As for me? Give me WiFi or give me, um, frustration I guess?

I feel like this post is all the proof you’d ever need to establish that I have, indeed, become one of those people who panics if they don’t have WiFi. I’m sure when SkyNet inevitably becomes sentient and we all have to answer to our computer overlords, I’ll be one of many who asks, “Okay, but will we still have WiFi?”

Word Sweatshop Shutdown

The more books I write, the better I feel like I get to know myself as an author. I’m trying out a new approach at the moment that is, so far, working out well. In a different way than my previous approach worked out well. Let me explain.

My brain cells during a 3,000 word-a-day writing session.

My brain cells during a 3,000 word-a-day writing session.

In the past, I’ve jumped headfirst into new projects and immersed myself to exclusion of all else. The minute my kids were down for naps, I’d sprint to my computer and force out as many words as possible. I’d end up with some spectacular word counts at the end of those days, upward of 3,000 words a day on many days, and be done with my first drafts in about a month and a half.

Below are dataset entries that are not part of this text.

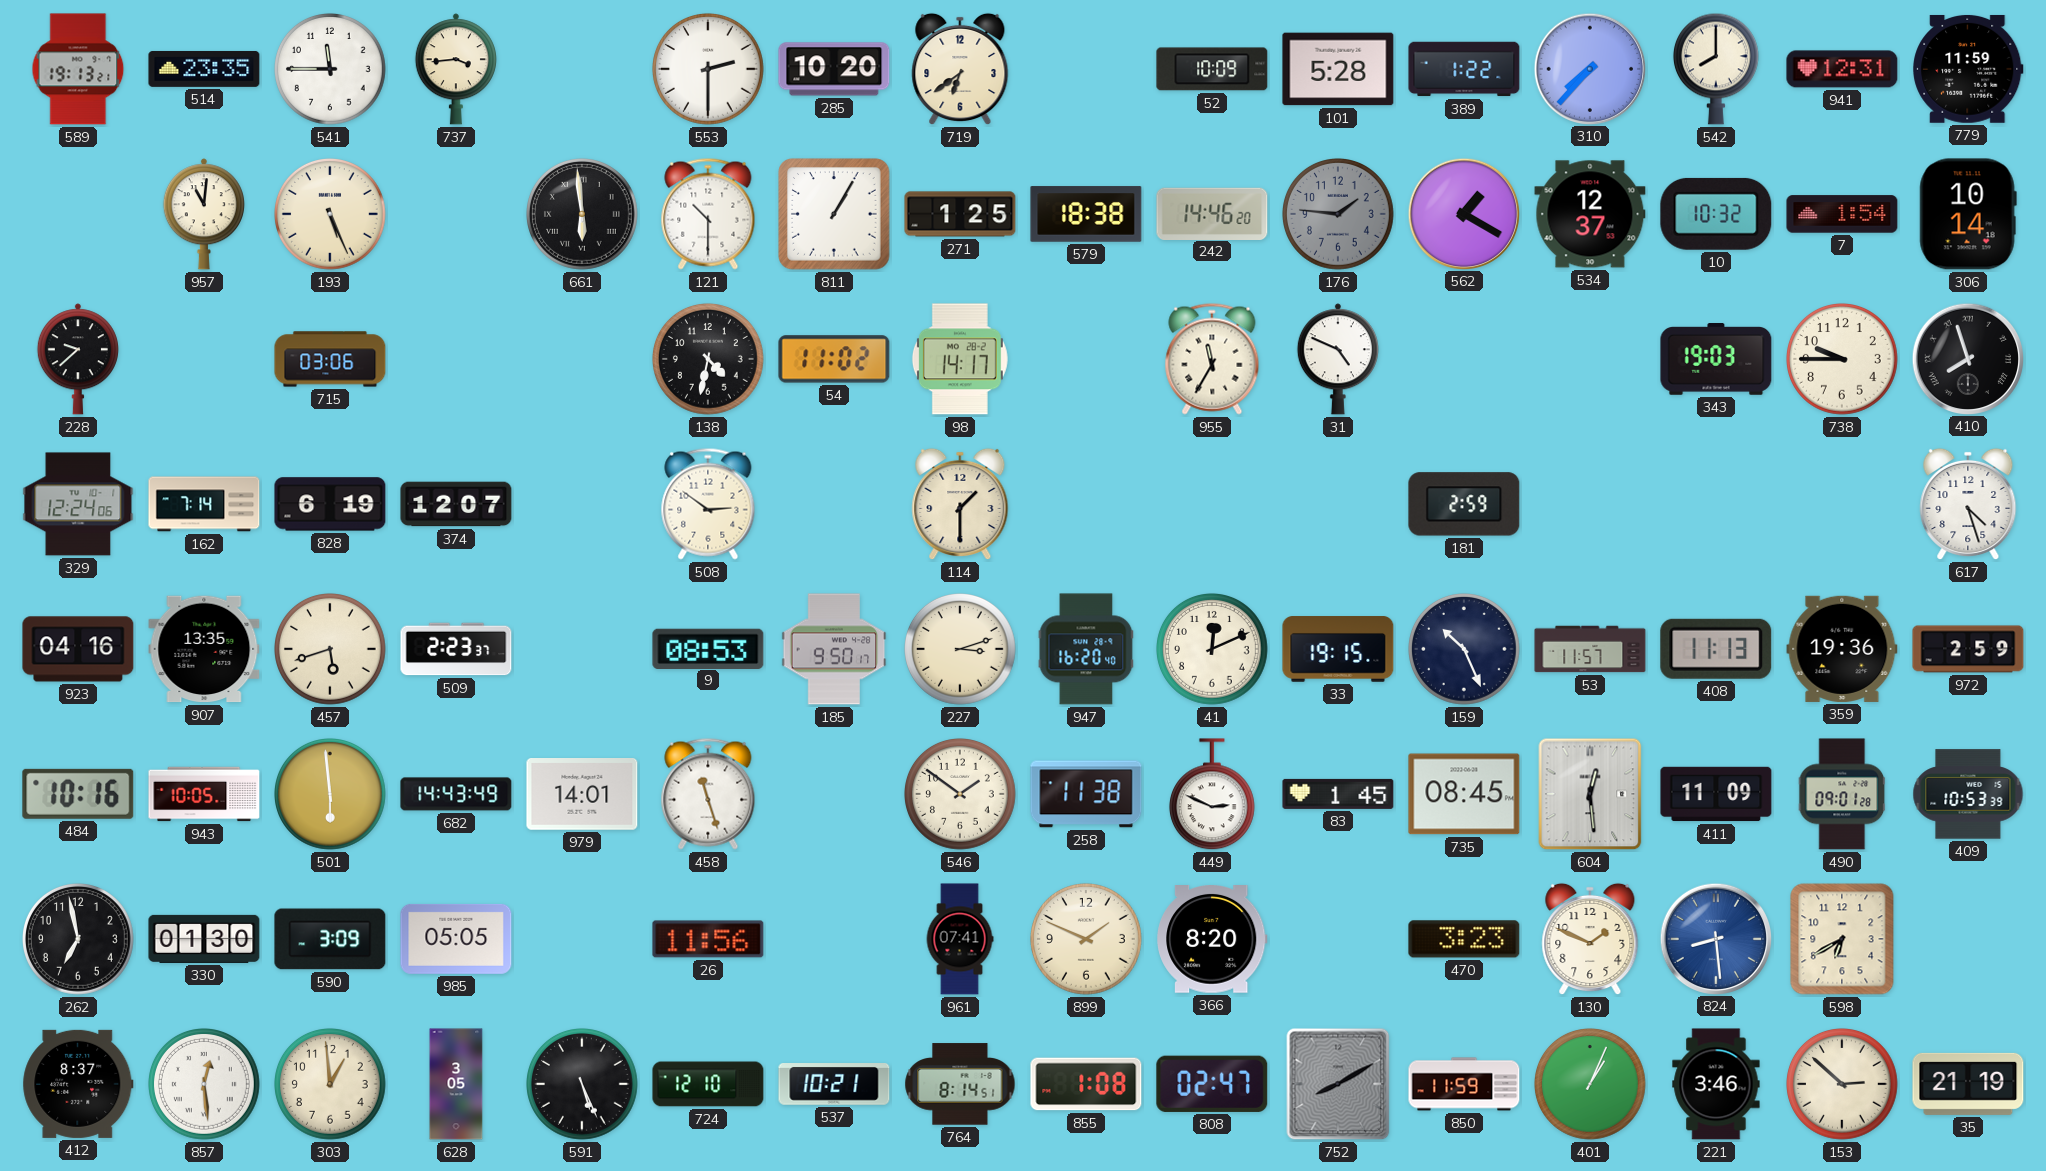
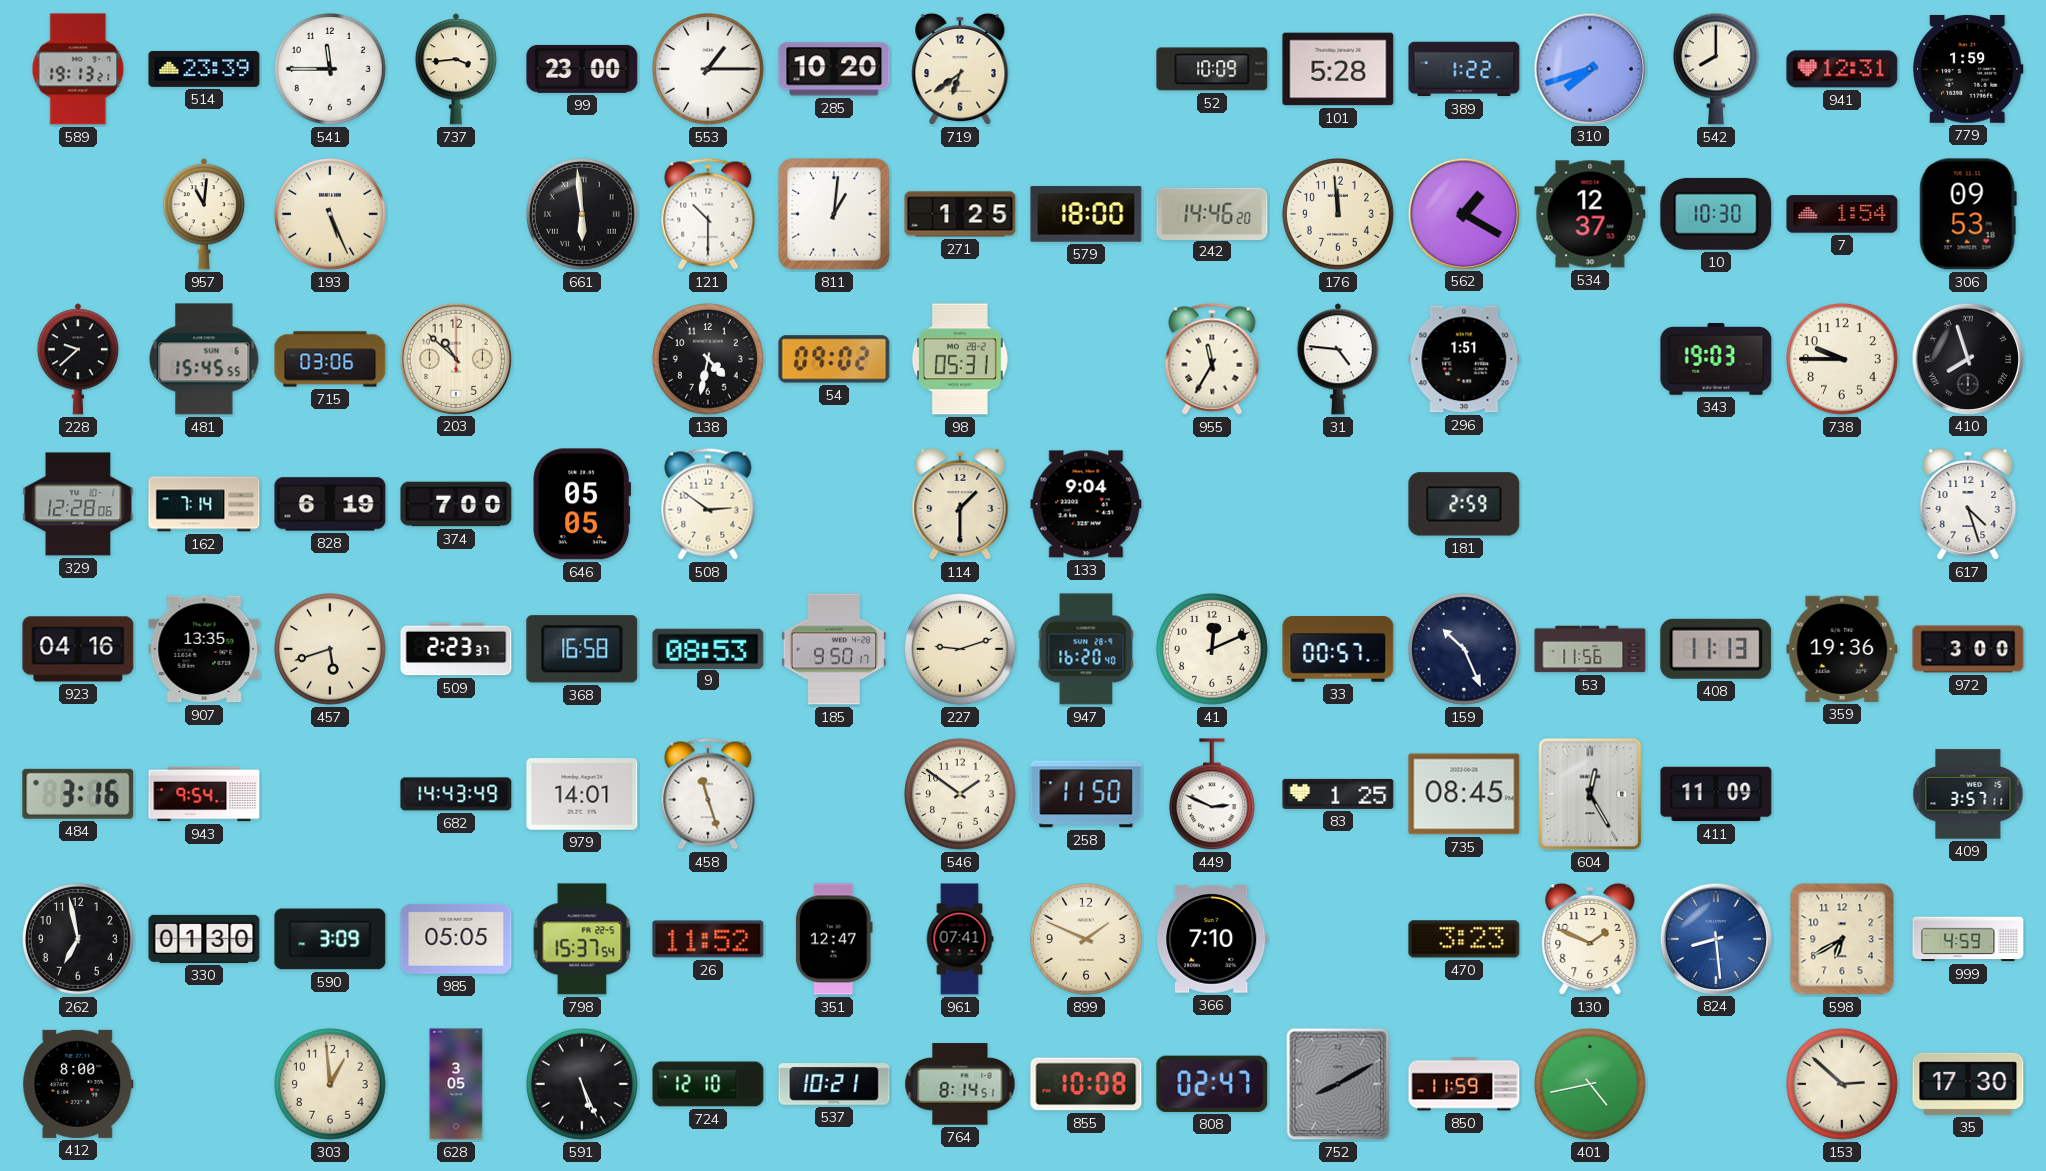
514: 23:35 -> 23:39
99: none -> 23:00
553: 2:30 -> 1:15
310: 7:37 -> 7:42
779: 11:59 -> 1:59
811: 1:05 -> 1:01
579: 18:38 -> 18:00
176: 1:46 -> 11:59
176 dial: grey -> cream
10: 10:32 -> 10:30
306: 10:14 -> 09:53
481: none -> 15:45
203: none -> 10:52
54: 11:02 -> 09:02
98: 14:17 -> 05:31
31: 4:49 -> 4:46
296: none -> 1:51
329: 12:24 -> 12:28
374: 12:07 -> 7:00
646: none -> 05:05
133: none -> 9:04
368: none -> 16:58
227: 3:12 -> 9:12
33: 19:15 -> 00:57
53: 11:57 -> 11:56
972: 2:59 -> 3:00
484: 10:16 -> 3:16
943: 10:05 -> 9:54
501: 5:59 -> none
258: 11:38 -> 11:50
83: 1:45 -> 1:25
604: 12:29 -> 12:25
490: 09:01 -> none
409: 10:53 -> 3:57
798: none -> 15:37
26: 11:56 -> 11:52
351: none -> 12:47
366: 8:20 -> 7:10
999: none -> 4:59
412: 8:37 -> 8:00
857: 12:29 -> none
855: 1:08 -> 10:08
401: 1:04 -> 4:43
221: 3:46 -> none
35: 21:19 -> 17:30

Pretty great, right? Lots of momentum, continuity, and focus, and no languishing over drafts for months at a time.

The down side to this sweatshop approach, however, was that my kids and husband would have to deal with an exhausted, distracted, stressed-out me every day during writing season. I was productive, but not at my best for my family.

I’ve come to the realization that if I’m going to be a writer, I should just be a writer. That sounds weird, so I’ll elaborate. Writing should be something I just do, not something that shuts my whole life down for a few months at a time. I’m a mother, I can’t afford to shortchange my kids for weeks on end every time I’m working on something new.

Just being a writer is a much slower way of doing things, but I (and my family) like it a lot better. My daily word counts are piddly (I’m lucky if I break 1,000 words a day unless it’s a Saturday) but I’m a lot happier and, to my surprise, the work is of better quality (in my humble opinion). Go figure.

I think this is the benefit of being a relatively unknown author at the moment. I have liberty to experiment with who I am as an author before the pressure of being anything bigger has a chance to set in. I may never make it as a big time author, but I’m grateful for the journey.